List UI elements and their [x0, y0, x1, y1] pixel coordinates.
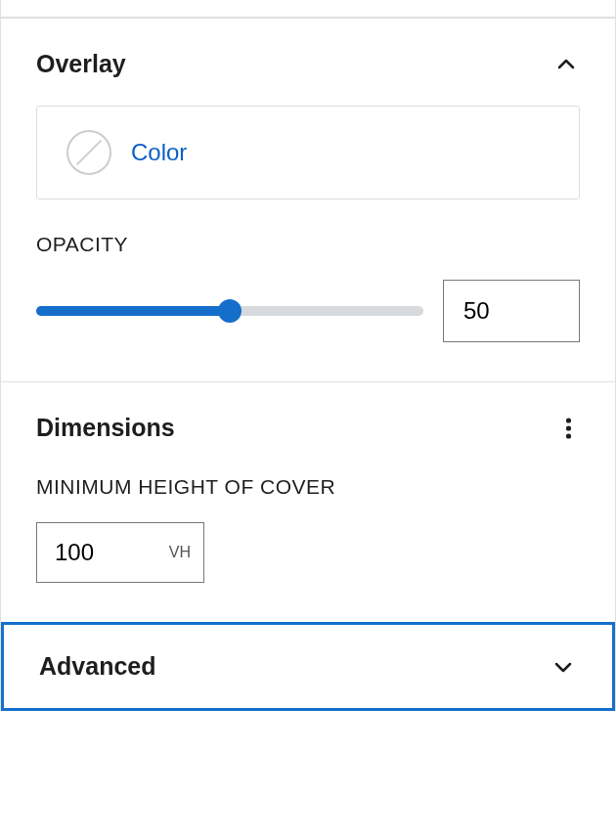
- opacity-label: OPACITY: [36, 233, 580, 256]
- opacity-slider[interactable]: [36, 299, 423, 323]
- svg-line-0: [77, 141, 102, 165]
- svg-point-1: [565, 418, 570, 422]
- more-options-icon[interactable]: [556, 417, 580, 440]
- no-color-icon: [66, 130, 111, 175]
- top-divider: [1, 0, 615, 18]
- min-height-input[interactable]: [36, 522, 204, 583]
- color-picker-row[interactable]: Color: [36, 106, 580, 199]
- overlay-title: Overlay: [36, 50, 126, 78]
- settings-panel: Overlay Color OPACITY: [0, 0, 616, 711]
- dimensions-header[interactable]: Dimensions: [36, 414, 580, 442]
- svg-point-3: [565, 433, 570, 438]
- advanced-title: Advanced: [39, 652, 155, 681]
- slider-thumb[interactable]: [218, 299, 242, 323]
- min-height-field: VH: [36, 522, 204, 583]
- chevron-up-icon[interactable]: [552, 51, 580, 78]
- overlay-header[interactable]: Overlay: [36, 50, 580, 78]
- min-height-label: MINIMUM HEIGHT OF COVER: [36, 475, 580, 499]
- opacity-input[interactable]: [443, 280, 580, 342]
- svg-point-2: [565, 425, 570, 430]
- opacity-row: [36, 280, 580, 342]
- overlay-section: Overlay Color OPACITY: [1, 18, 615, 381]
- dimensions-title: Dimensions: [36, 414, 175, 442]
- color-label: Color: [131, 139, 187, 166]
- advanced-header[interactable]: Advanced: [39, 652, 577, 681]
- chevron-down-icon[interactable]: [550, 653, 577, 681]
- dimensions-section: Dimensions MINIMUM HEIGHT OF COVER VH: [1, 381, 615, 622]
- advanced-section[interactable]: Advanced: [1, 622, 615, 711]
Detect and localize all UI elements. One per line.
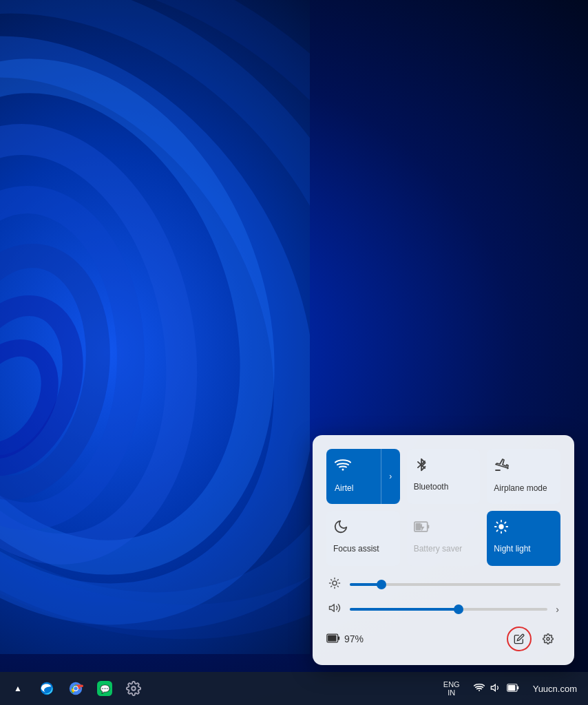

━━━━━━━━━━━━━━━━

PROBLEM TO SOLVE:
The data above is to be printed exactly, all of it, except for the pictures.

FINISHED TASK:
List UI elements and their [x0, y0, x1, y1] pixel coordinates.
- opacity-label: OPACITY: [36, 233, 580, 256]
- opacity-slider[interactable]: [36, 299, 423, 323]
- svg-line-0: [77, 141, 102, 165]
- svg-point-1: [565, 418, 570, 422]
- more-options-icon[interactable]: [556, 417, 580, 440]
- no-color-icon: [66, 130, 111, 175]
- top-divider: [1, 0, 615, 18]
- min-height-input[interactable]: [36, 522, 204, 583]
- color-picker-row[interactable]: Color: [36, 106, 580, 199]
- overlay-title: Overlay: [36, 50, 126, 78]
- settings-panel: Overlay Color OPACITY: [0, 0, 616, 711]
- dimensions-header[interactable]: Dimensions: [36, 414, 580, 442]
- svg-point-3: [565, 433, 570, 438]
- advanced-title: Advanced: [39, 652, 155, 681]
- slider-thumb[interactable]: [218, 299, 242, 323]
- min-height-field: VH: [36, 522, 204, 583]
- chevron-up-icon[interactable]: [552, 51, 580, 78]
- overlay-header[interactable]: Overlay: [36, 50, 580, 78]
- min-height-label: MINIMUM HEIGHT OF COVER: [36, 475, 580, 499]
- opacity-input[interactable]: [443, 280, 580, 342]
- svg-point-2: [565, 425, 570, 430]
- opacity-row: [36, 280, 580, 342]
- overlay-section: Overlay Color OPACITY: [1, 18, 615, 381]
- dimensions-title: Dimensions: [36, 414, 175, 442]
- color-label: Color: [131, 139, 187, 166]
- advanced-header[interactable]: Advanced: [39, 652, 577, 681]
- chevron-down-icon[interactable]: [550, 653, 577, 681]
- dimensions-section: Dimensions MINIMUM HEIGHT OF COVER VH: [1, 381, 615, 622]
- advanced-section[interactable]: Advanced: [1, 622, 615, 711]
Detect and localize all UI elements. One per line.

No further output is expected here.